Even if more infantry and a real reconnaissance capability were to be added, that might not make much of a difference in the face of so many instances of inept tactical handling. Another weakness is that it is clear that little was done to prepare Russian troops for combat operations, explaining why they were going into Ukraine and what they were expected to do once they got there. It appears that many units did not anticipate combat, with their expectation being a road march to their assigned objectives in the face of zero resistance. When the reality proved different, the impact on morale is not difficult to gauge.
What is also clear is that the ISTAR, UAV and electronic warfare systems that had performed so well in the first conflict, failed to perform as expected in the current one.
Indeed, significant numbers of high-end electronic warfare systems have been captured by Ukrainian forces.

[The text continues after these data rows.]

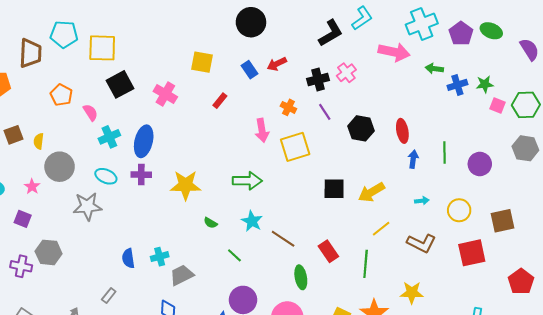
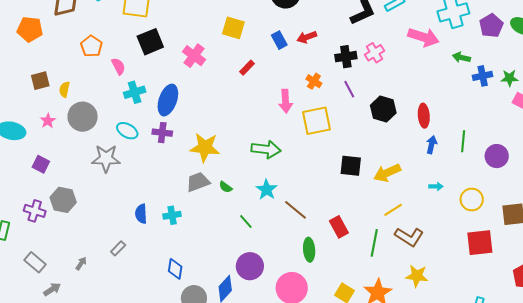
pink star: (32, 187) -> (48, 121), moved
brown L-shape: (421, 243) -> (409, 237), moved
gray trapezoid: (182, 275) -> (198, 182), moved

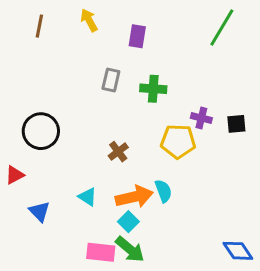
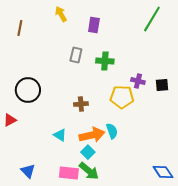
brown line: (39, 26) -> (20, 28), moved
brown cross: (118, 152) -> (81, 104), turned 32
blue triangle: (39, 211) -> (28, 171), moved

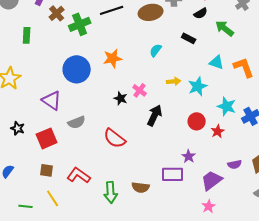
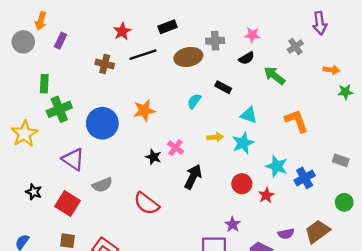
brown cross: (57, 13) -> (105, 64), moved, turned -35
green cross: (80, 24) -> (59, 109), moved
black rectangle: (189, 38) -> (223, 87), moved
cyan triangle: (217, 62) -> (249, 115), moved
red square: (47, 138) -> (67, 203), turned -35

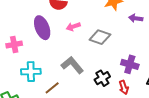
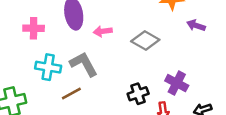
pink arrow: (73, 27) -> (103, 31), moved
gray L-shape: (72, 65) -> (84, 64), moved

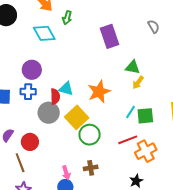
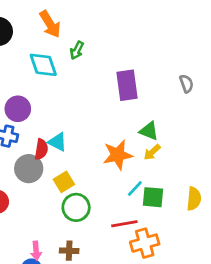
orange star: (99, 92) -> (118, 155), moved
yellow square: (77, 117) -> (64, 182), size x0.7

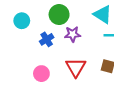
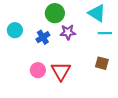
cyan circle: (22, 21) -> (15, 30), moved
red triangle: (76, 67) -> (61, 71), moved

One of the biggest failure points in the Russian campaign has been in terms of communications, notably the total lack of security in their networks and communications breakdowns leading to Russian troops using cell phones to communicate in the clear. To resolve these problems some high value Russian units, such as VDV airborne forces, have been equipped with the AURIGA secure voice and data satellite communications systems. The vast majority of Russian units continue with compromised communications systems though.
A Litany of Errors
It is very easy to point to the litany of errors by Russian commanders during the current conflict as the reason for them failing to reach their objectives. That is certainly true, but it is impossible to underestimate the contribution of the Ukrainian military and population in resisting the invasion. The Ukrainian military appears to have learnt a lot of lessons from the first conflict which it has acted upon. Furthermore, its capabilities and its resilience were an immense surprise to the invading forces. In all of this, we should not forget the terrible cost of this conflict to Ukraine and its people.
The second phase of this conflict is now upon us and will be centred in the Donbas region of eastern Ukraine. The Russian objective will be to secure and expand the Donetsk and Luhansk separatist enclaves, and to create a land corridor from Russian-controlled territory through to the Crimea. The supply situation in this operational area should be far more favourable to Russia, and they can base offensive systems in Russian territory where they will be safe from harm, whilst capable of intervention in the battle area in Ukraine. Sadly, this conflict looks set to continue until the Russian Government can declare a victory.
As for the BTGs, so many of these have suffered such losses as to make them combat ineffective and if they are to play a part in the second phase of this conflict, they will need to be rebuilt and re-equipped. Clearly, the BTG has failed to have a decisive impact in the current conflict, but this does not mean that the concept has no value. If the issues with the command culture can be fixed, if more personnel can be found and if the organisation can be modified, then the BTG will have real value. As it currently stands, the BTG is perfectly adequate for less demanding operational environments, not for high intensity operations. If high intensity operations are envisaged then it would seem that a tactical group based on a brigade structure is more appropriate. This would have more infantry, more firepower, more support and more staying power in combat. The future of the BTG remains to be written.